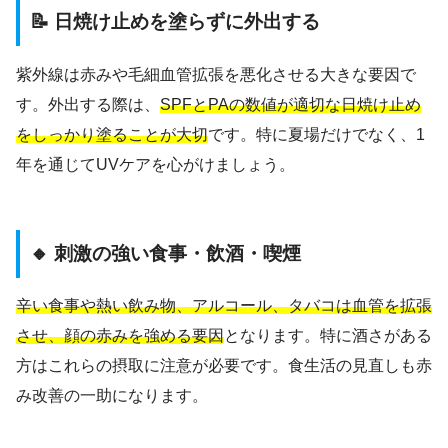
📝 日焼け止めを塗らずに外出する
紫外線は赤みや毛細血管拡張を悪化させる大きな要因で
す。外出する際は、
SPFとPAの数値が適切な日焼け止め
をしっかり塗ることが大切
です。特に夏場だけでなく、1
年を通じてUVケアを心がけましょう。
🔸 刺激の強い食事・飲酒・喫煙
辛い食事や熱い飲み物、アルコール、タバコは血管を拡張
させ、顔の赤みを強める要因
となります。特に酒さがある
方はこれらの摂取に注意が必要です。食生活の見直しも赤
み改善の一助になります。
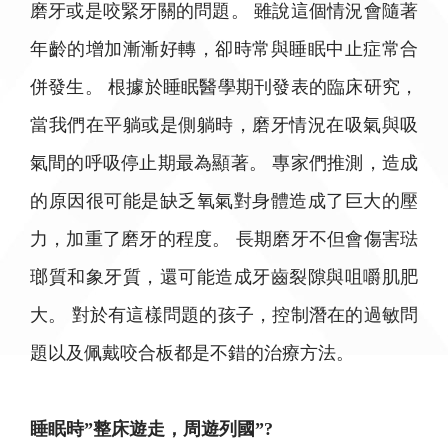
磨牙或是咬緊牙關的問題。 雖說這個情況會隨著
年齡的增加漸漸好轉，卻時常與睡眠中止症常合
併發生。 根據於睡眠醫學期刊發表的臨床研究，
當我們在平躺或是側躺時，磨牙情況在吸氣與吸
氣間的呼吸停止期最為顯著。 專家們推測，造成
的原因很可能是缺乏氧氣對身體造成了巨大的壓
力，加重了磨牙的程度。 長期磨牙不但會傷害琺
瑯質和象牙質，還可能造成牙齒裂隙與咀嚼肌肥
大。 對於有這樣問題的孩子，控制潛在的過敏問
題以及佩戴咬合板都是不錯的治療方法。
睡眠時”整床遊走，周遊列國”?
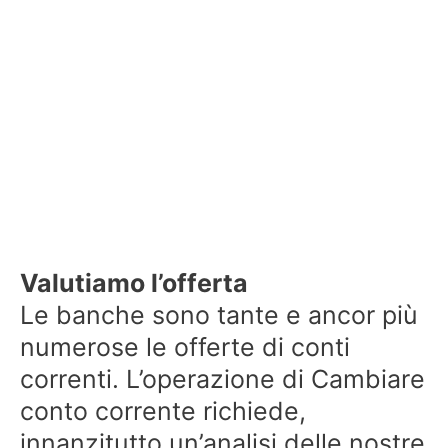
Valutiamo l’offerta
Le banche sono tante e ancor più
numerose le offerte di conti
correnti. L’operazione di Cambiare
conto corrente richiede,
innanzitutto un’analisi delle nostre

▸ **What is required**:
Each line above has to be returned exactly. Drop the pictures.

▸ **Written answer**:
📝 日焼け止めを塗らずに外出する
紫外線は赤みや毛細血管拡張を悪化させる大きな要因で
す。外出する際は、
SPFとPAの数値が適切な日焼け止め
をしっかり塗ることが大切
です。特に夏場だけでなく、1
年を通じてUVケアを心がけましょう。
🔸 刺激の強い食事・飲酒・喫煙
辛い食事や熱い飲み物、アルコール、タバコは血管を拡張
させ、顔の赤みを強める要因
となります。特に酒さがある
方はこれらの摂取に注意が必要です。食生活の見直しも赤
み改善の一助になります。
磨牙或是咬緊牙關的問題。 雖說這個情況會隨著
年齡的增加漸漸好轉，卻時常與睡眠中止症常合
併發生。 根據於睡眠醫學期刊發表的臨床研究，
當我們在平躺或是側躺時，磨牙情況在吸氣與吸
氣間的呼吸停止期最為顯著。 專家們推測，造成
的原因很可能是缺乏氧氣對身體造成了巨大的壓
力，加重了磨牙的程度。 長期磨牙不但會傷害琺
瑯質和象牙質，還可能造成牙齒裂隙與咀嚼肌肥
大。 對於有這樣問題的孩子，控制潛在的過敏問
題以及佩戴咬合板都是不錯的治療方法。
睡眠時”整床遊走，周遊列國”?
Valutiamo l’offerta
Le banche sono tante e ancor più
numerose le offerte di conti
correnti. L’operazione di Cambiare
conto corrente richiede,
innanzitutto un’analisi delle nostre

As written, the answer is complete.